Int J Colorectal Dis. 2012 Jun;27(6):701-7. doi: 10.1007/s00384-011-1364-8. Epub 2011 Nov 24.
We previously found that the haplotypes of TNFRSF17 single nucleotide polymorphisms (SNPs) were associated with the susceptibility to inflammatory bowel disease on Korean population. The present study aimed to investigate whether the polymorphisms in the TNFRSF17 gene are associated with susceptibility to colorectal cancer (CRC).

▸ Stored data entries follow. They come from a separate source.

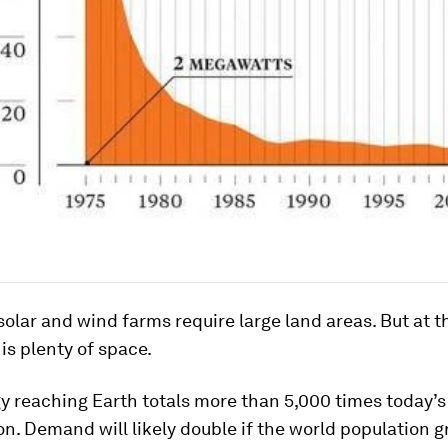
 solar and wind farms require large land areas. But at t
 is plenty of space.
gy reaching Earth totals more than 5,000 times today’
. Demand will likely double if the world population g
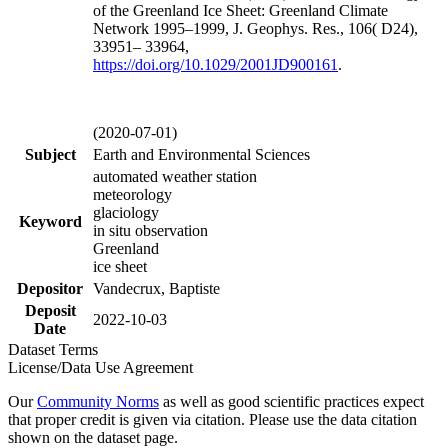
of the Greenland Ice Sheet: Greenland Climate
Network 1995–1999, J. Geophys. Res., 106( D24),
33951– 33964,
https://doi.org/
10.1029/2001JD900161
.
(2020-07-01)
Subject
Earth and Environmental Sciences
automated weather station
meteorology
glaciology
Keyword
in situ observation
Greenland
ice sheet
Depositor
Vandecrux, Baptiste
Deposit
2022-10-03
Date
Dataset Terms
License/Data Use Agreement
Our
Community Norms
as well as good scientific practices expect
that proper credit is given via citation. Please use the data citation
shown on the dataset page.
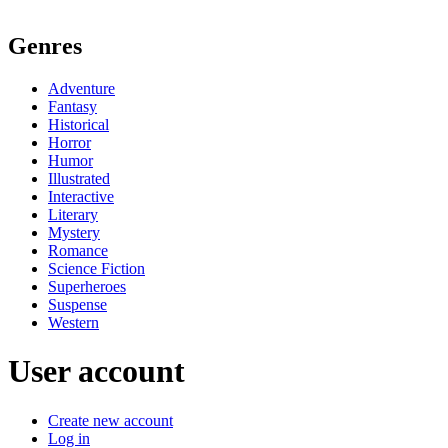
Genres
Adventure
Fantasy
Historical
Horror
Humor
Illustrated
Interactive
Literary
Mystery
Romance
Science Fiction
Superheroes
Suspense
Western
User account
Create new account
Log in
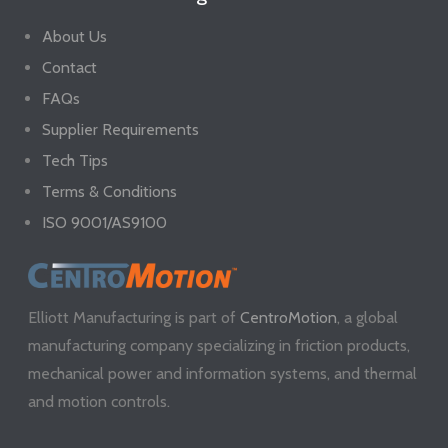
About Us
Contact
FAQs
Supplier Requirements
Tech Tips
Terms & Conditions
ISO 9001/AS9100
Elliott Manufacturing is part of
CentroMotion
, a global
manufacturing company specializing in friction products,
mechanical power and information systems, and thermal
and motion controls.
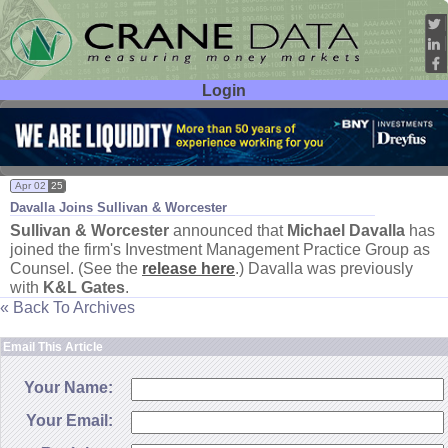
Login
User ID:
Password:
Apr 02
25
Davalla Joins Sullivan & Worcester
Sullivan & Worcester
announced that
Michael Davalla
has
joined the firm'
s Investment Management Practice Group as
Counsel. (
See the
release here
.) Davalla was previously
with
K&
L Gates
.
« Back To Archives
Email This Article
Your Name:
Your Email:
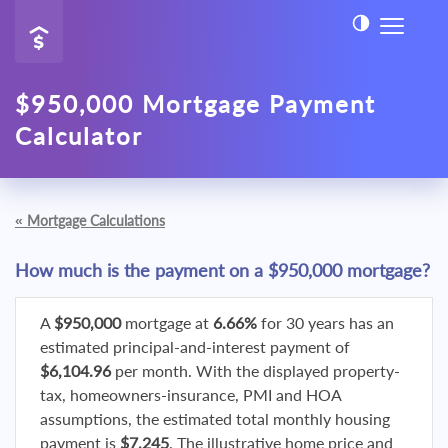
$950,000 Mortgage Payment
Calculator
«
Mortgage Calculations
How much is the payment on a $950,000 mortgage?
A
$950,000
mortgage at
6.66%
for 30 years has an
estimated principal-and-interest payment of
$6,104.96
per month. With the displayed property-
tax, homeowners-insurance, PMI and HOA
assumptions, the estimated total monthly housing
payment is
$7,245
. The illustrative home price and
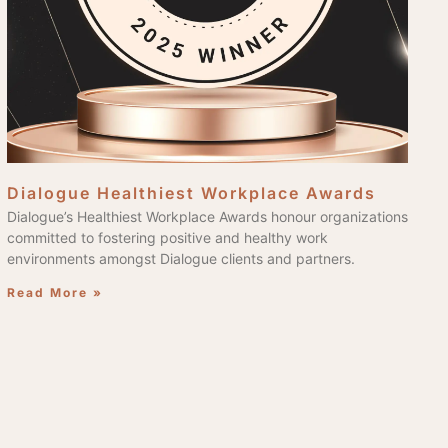
Dialogue Healthiest Workplace Awards
Dialogue’s Healthiest Workplace Awards honour organizations
committed to fostering positive and healthy work
environments amongst Dialogue clients and partners.
Read More »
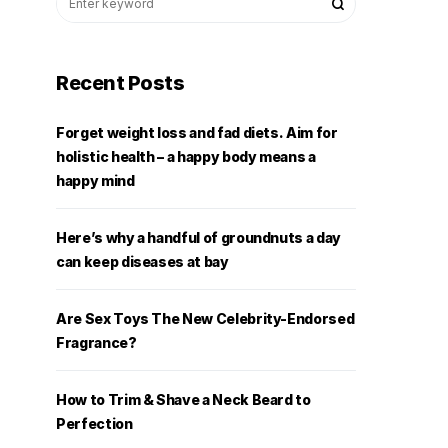
Recent Posts
Forget weight loss and fad diets. Aim for
holistic health – a happy body means a
happy mind
Here’s why a handful of groundnuts a day
can keep diseases at bay
Are Sex Toys The New Celebrity-Endorsed
Fragrance?
How to Trim & Shave a Neck Beard to
Perfection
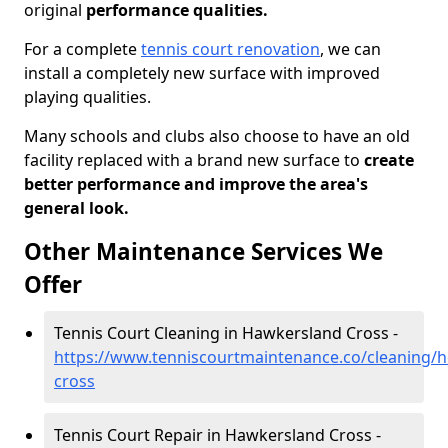
original
performance qualities.
For a complete
tennis court renovation
, we can
install a completely new surface with improved
playing qualities.
Many schools and clubs also choose to have an old
facility replaced with a brand new surface to
create
better performance and improve the area's
general look.
Other Maintenance Services We
Offer
Tennis Court Cleaning in Hawkersland Cross -
https://www.tenniscourtmaintenance.co/cleaning/h
cross
Tennis Court Repair in Hawkersland Cross -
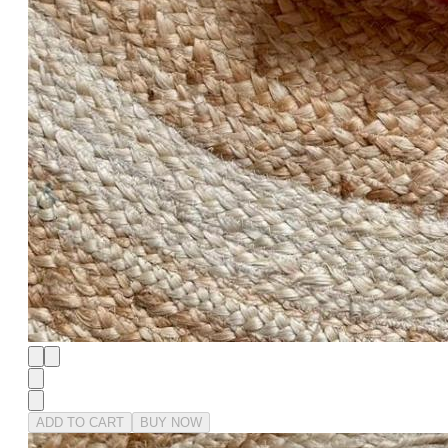
ADD TO CART
BUY NOW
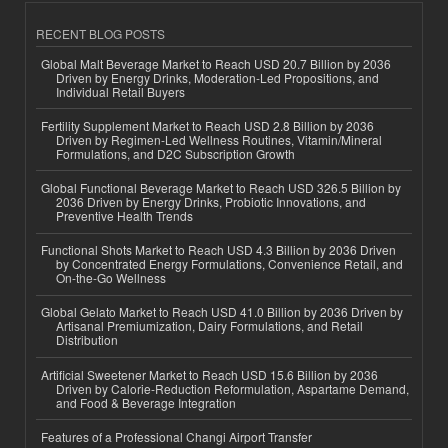
RECENT BLOG POSTS
Global Malt Beverage Market to Reach USD 20.7 Billion by 2036
Driven by Energy Drinks, Moderation-Led Propositions, and
Individual Retail Buyers
Fertility Supplement Market to Reach USD 2.8 Billion by 2036
Driven by Regimen-Led Wellness Routines, Vitamin/Mineral
Formulations, and D2C Subscription Growth
Global Functional Beverage Market to Reach USD 326.5 Billion by
2036 Driven by Energy Drinks, Probiotic Innovations, and
Preventive Health Trends
Functional Shots Market to Reach USD 4.3 Billion by 2036 Driven
by Concentrated Energy Formulations, Convenience Retail, and
On-the-Go Wellness
Global Gelato Market to Reach USD 41.0 Billion by 2036 Driven by
Artisanal Premiumization, Dairy Formulations, and Retail
Distribution
Artificial Sweetener Market to Reach USD 15.6 Billion by 2036
Driven by Calorie-Reduction Reformulation, Aspartame Demand,
and Food & Beverage Integration
Features of a Professional Changi Airport Transfer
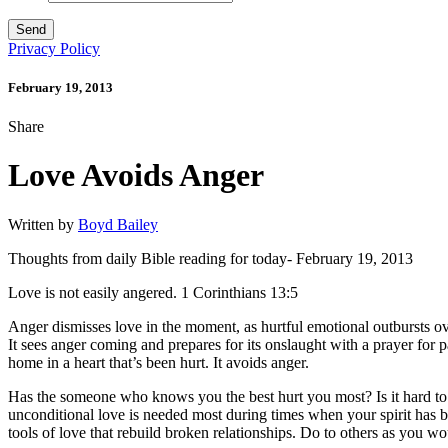
Privacy Policy
February 19, 2013
Share
Love Avoids Anger
Written by
Boyd Bailey
Thoughts from daily Bible reading for today- February 19, 2013
Love is not easily angered. 1 Corinthians 13:5
Anger dismisses love in the moment, as hurtful emotional outbursts 
It sees anger coming and prepares for its onslaught with a prayer for 
home in a heart that’s been hurt. It avoids anger.
Has the someone who knows you the best hurt you most? Is it hard to lo
unconditional love is needed most during times when your spirit has b
tools of love that rebuild broken relationships. Do to others as you w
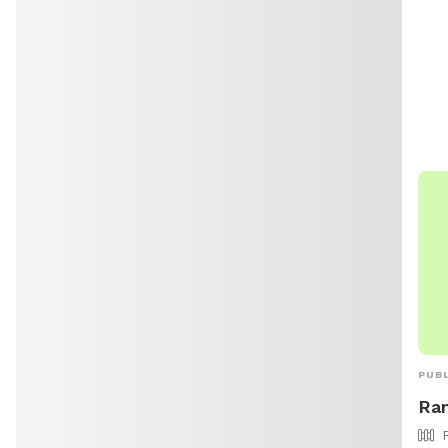
can 
par
for 
http
city
dese
PUBL
Ran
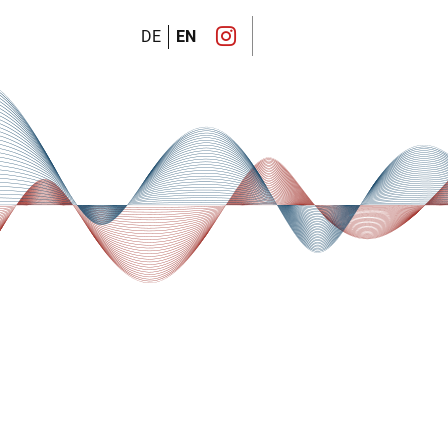
DE
EN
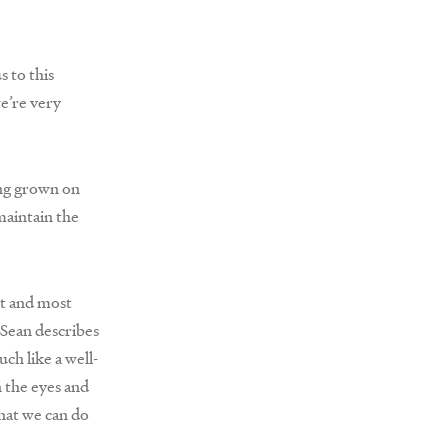
s to this
we’re very
ing grown on
maintain the
st and most
 Sean describes
uch like a well-
 the eyes and
what we can do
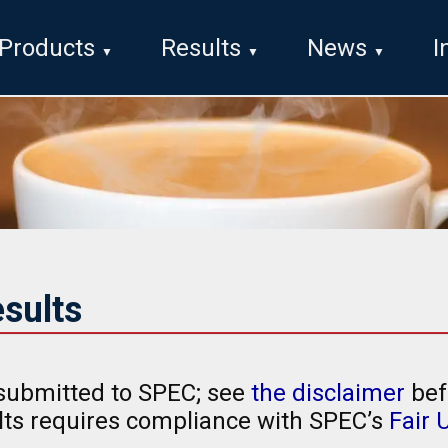
Products
Results
News
I
sults
submitted to SPEC; see
the disclaimer
bef
ults requires compliance with SPEC’s
Fair 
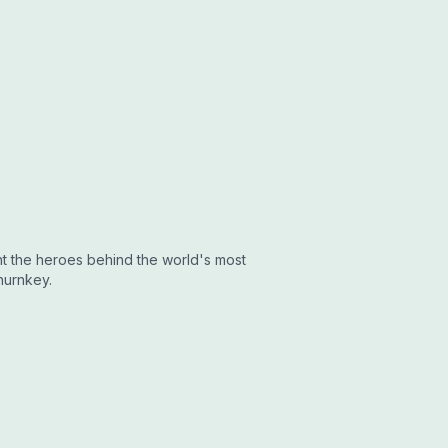
ght the heroes behind the world's most
hurnkey.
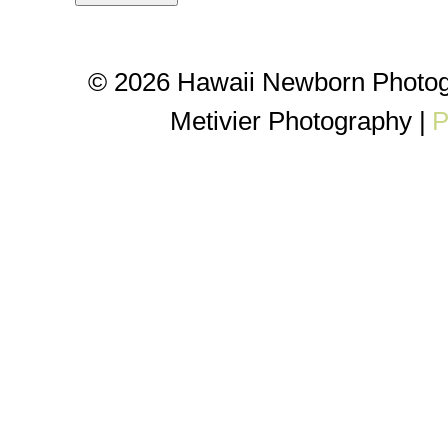
© 2026 Hawaii Newborn Photog
Metivier Photography
|
P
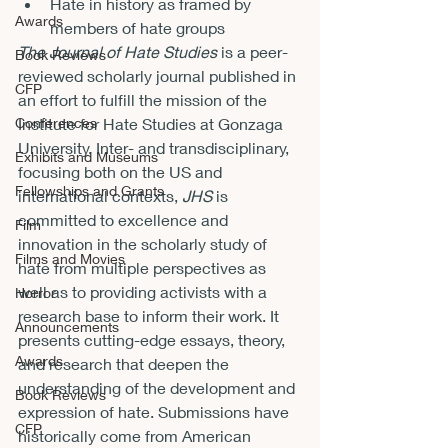
Hate in history as framed by 
Awards
members of hate groups
The Journal of Hate Studies 
is a peer-
Book Reviews
reviewed scholarly journal published in 
CFP
an effort to fulfill the mission of the 
Conferences
Institute for Hate Studies at Gonzaga 
University. Inter- and transdisciplinary, 
Exhibits and Museums
focusing both on the US and 
Fellowships and Grants
international contexts, 
JHS 
is 
committed to excellence and 
Film
innovation in the scholarly study of 
Films and Movies
hate from multiple perspectives as 
well as to providing activists with a 
Horror
research base to inform their work. It 
Announcements
presents cutting-edge essays, theory, 
Awards
and research that deepen the 
understanding of the development and 
Book Reviews
expression of hate. Submissions have 
CFP
historically come from American 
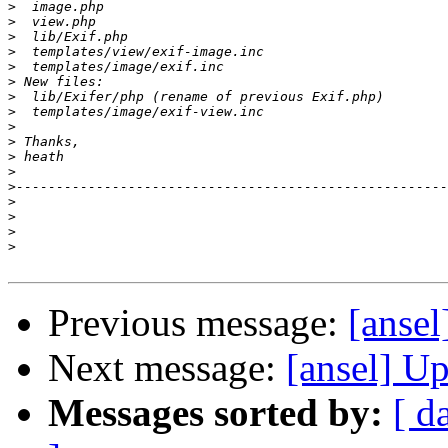
>
>
>
>
>
>
>
>
>
>
>
>
>
>
>
>
>
Previous message:
[ansel
Next message:
[ansel] U
Messages sorted by:
[ d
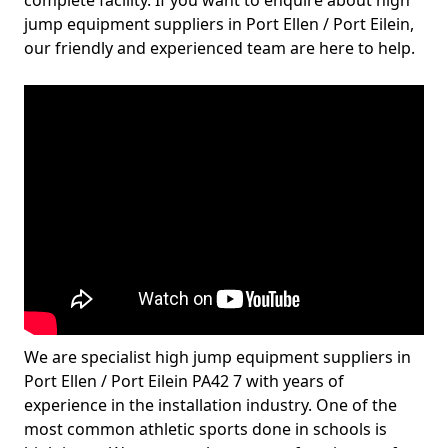
complete facility. If you want to enquire about high
jump equipment suppliers in Port Ellen / Port Eilein,
our friendly and experienced team are here to help.
We are specialist high jump equipment suppliers in
Port Ellen / Port Eilein PA42 7 with years of
experience in the installation industry. One of the
most common athletic sports done in schools is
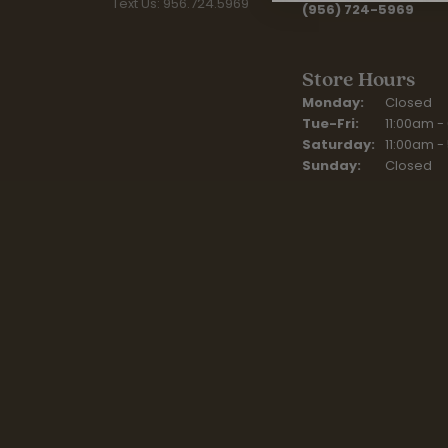
Text Us: 956.724.5969
(956) 724-5969
Store Hours
Monday:
Closed
Tue-Fri:
Tuesday - F
11:00am -
Saturday:
11:00am -
Sunday:
Closed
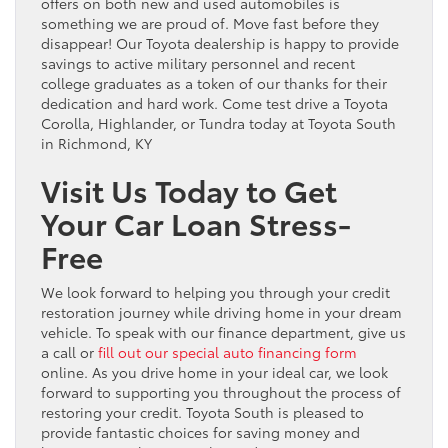
offers on both new and used automobiles is
something we are proud of. Move fast before they
disappear! Our Toyota dealership is happy to provide
savings to active military personnel and recent
college graduates as a token of our thanks for their
dedication and hard work. Come test drive a Toyota
Corolla, Highlander, or Tundra today at Toyota South
in Richmond, KY
Visit Us Today to Get
Your Car Loan Stress-
Free
We look forward to helping you through your credit
restoration journey while driving home in your dream
vehicle. To speak with our finance department, give us
a call or
fill out our special auto financing form
online. As you drive home in your ideal car, we look
forward to supporting you throughout the process of
restoring your credit. Toyota South is pleased to
provide fantastic choices for saving money and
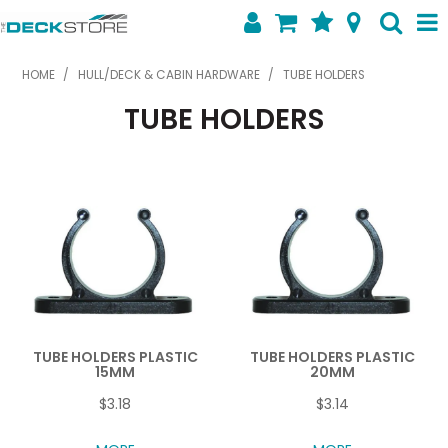
SHOP NOW
HOME
/
HULL/DECK & CABIN HARDWARE
/
TUBE HOLDERS
TUBE HOLDERS
HOME
ABOUT US
FEATURED PRODUCTS
SPECIALS
SHOP BY BRAND
CONTACT US
TUBE HOLDERS PLASTIC
TUBE HOLDERS PLASTIC
15MM
20MM
$3.18
$3.14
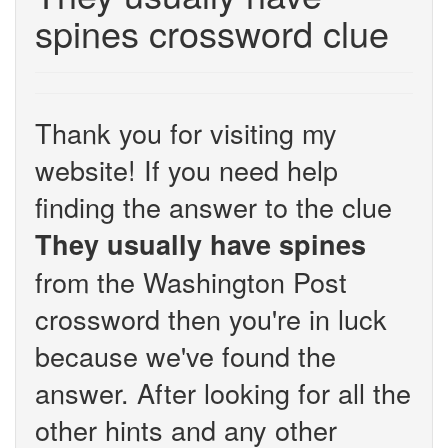
spines crossword clue
Thank you for visiting my
website! If you need help
finding the answer to the clue
They usually have spines
from the Washington Post
crossword then you're in luck
because we've found the
answer. After looking for all the
other hints and any other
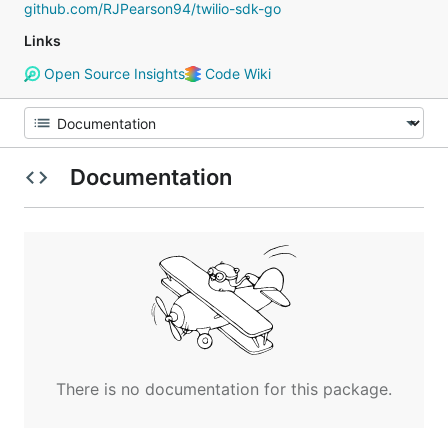
github.com/RJPearson94/twilio-sdk-go
Links
Open Source Insights
Code Wiki
Documentation
There is no documentation for this package.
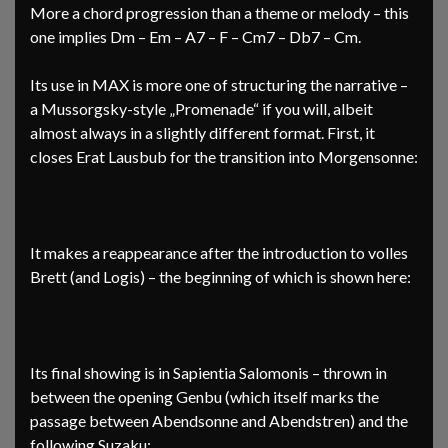
More a chord progression than a theme or melody – this
one implies Dm – Em – A7 – F – Cm7 – Db7 – Cm.
Its use in MAX is more one of structuring the narrative –
a Mussorgsky-style „Promenade“ if you will, albeit
almost always in a slightly different format. First, it
closes Erat Lausbub for the transition into Morgensonne:
It makes a reappearance after the introduction to volles
Brett (and Logis) – the beginning of which is shown here:
Its final showing is in Sapientia Salomonis – thrown in
between the opening Genbu (which itself marks the
passage between Abendsonne and Abendstren) and the
following Suzaku:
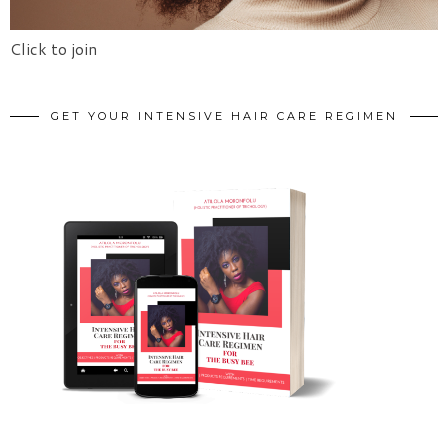
Click to join
GET YOUR INTENSIVE HAIR CARE REGIMEN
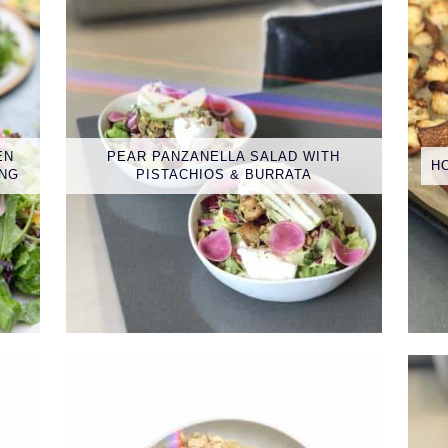
EN
PEAR PANZANELLA SALAD WITH
H
ING
PISTACHIOS & BURRATA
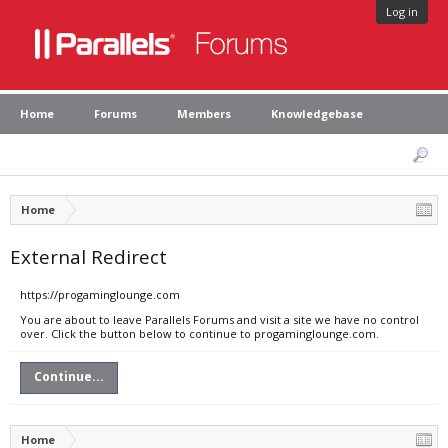
Log in
Home
Forums
Members
Knowledgebase
Home
External Redirect
https://progaminglounge.com
You are about to leave Parallels Forums and visit a site we have no control
over. Click the button below to continue to progaminglounge.com.
Continue...
Home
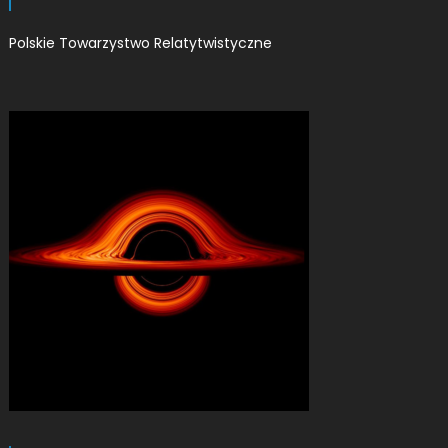
Polskie Towarzystwo Relatytwistyczne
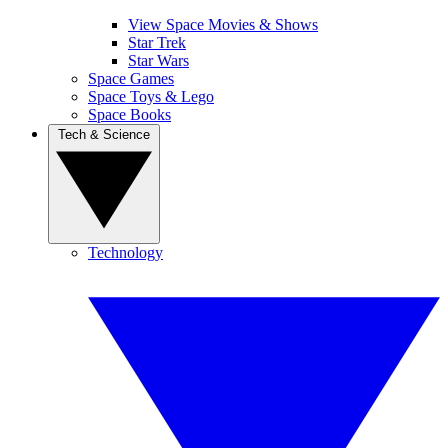
View Space Movies & Shows
Star Trek
Star Wars
Space Games
Space Toys & Lego
Space Books
Tech & Science
Technology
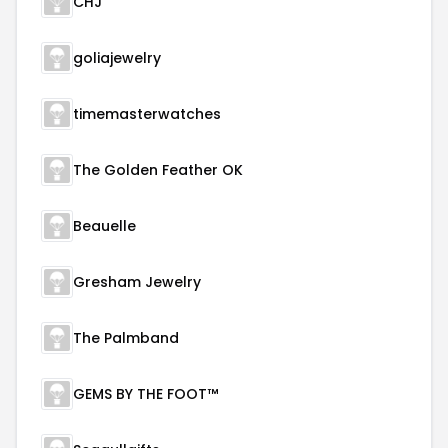
CHJ
goliajewelry
timemasterwatches
The Golden Feather OK
Beauelle
Gresham Jewelry
The Palmband
GEMS BY THE FOOT™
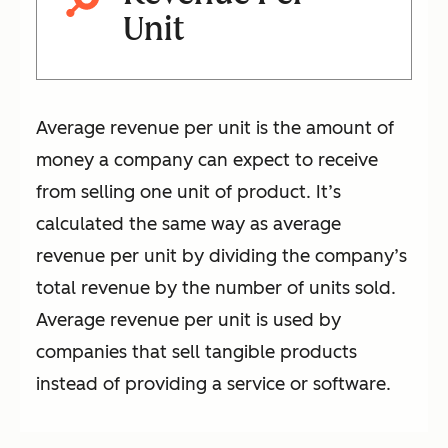
Unit
Average revenue per unit is the amount of
money a company can expect to receive
from selling one unit of product. It’s
calculated the same way as average
revenue per unit by dividing the company’s
total revenue by the number of units sold.
Average revenue per unit is used by
companies that sell tangible products
instead of providing a service or software.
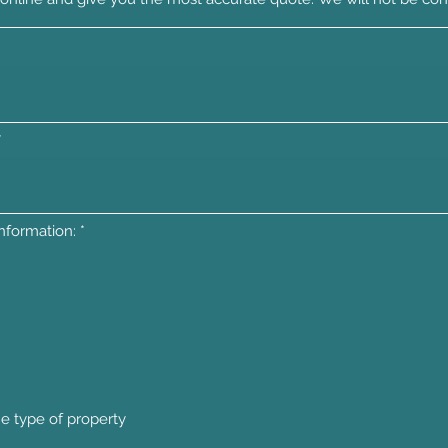
R
information:
*
e
q
u
i
r
e
d
he type of property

Genotype analysis in the TNFRSF17 SNPs was performed by high-resolution melting and TaqMan probe analysis, and the genotype and allele frequencies of TNFRSF17 SNPs were compared between the CRC patients and the healthy controls. The haplotype frequencies of TNFRSF17 for multiple loci were estimated using the expectation maximization algorithm.
Although, the genotype and allelic frequencies of these SNPs, in the colon cancer and rectal cancer patients, were not significantly different from those in the healthy controls, the genotype and allele frequency of g.2493G>A was significantly different between the healthy controls and the right colon cancer patients (P = 0.014 and 0.004, respectively). Moreover, the haplotypes frequencies in the healthy controls were significantly different from those in the colon cancer patients.
Our results suggest that TNFRSF17 may be a candidate gene associated with the pathogenesis of colon cancer, and the haplotypes of the TNFRSF17 polymorphisms might be one of the markers for colon cancer susceptibility.
我们之前发现 TNFRSF17 单核苷酸多态性(SNP)的单倍型与韩国人群中炎症性肠病的易感性有关。本研究旨在探讨 TNFRSF17 基因中的多态性是否与结直肠癌(CRC)易感性相关。
通过高分辨率熔解和 TaqMan 探针分析对 TNFRSF17 SNP 进行基因分型分析,并比较 CRC 患者和健康对照组中 TNFRSF17 SNP 的基因型和等位基因频率。使用期望最大化算法估计 TNFRSF17 多个位点的单倍型频率。
虽然这些 SNP 在结肠癌和直肠癌患者中的基因型和等位基因频率与健康对照组无显著差异,但 g.2493G>A 的基因型和等位基因频率在健康对照组和右结肠癌患者之间存在显著差异(分别为 P=0.014 和 0.004)。此外,健康对照组的单倍型频率与结肠癌患者明显不同。
我们的结果表明,TNFRSF17 可能是与结肠癌发病机制相关的候选基因,TNFRSF17 多态性的单倍型可能是结肠癌易感性的标志物之一。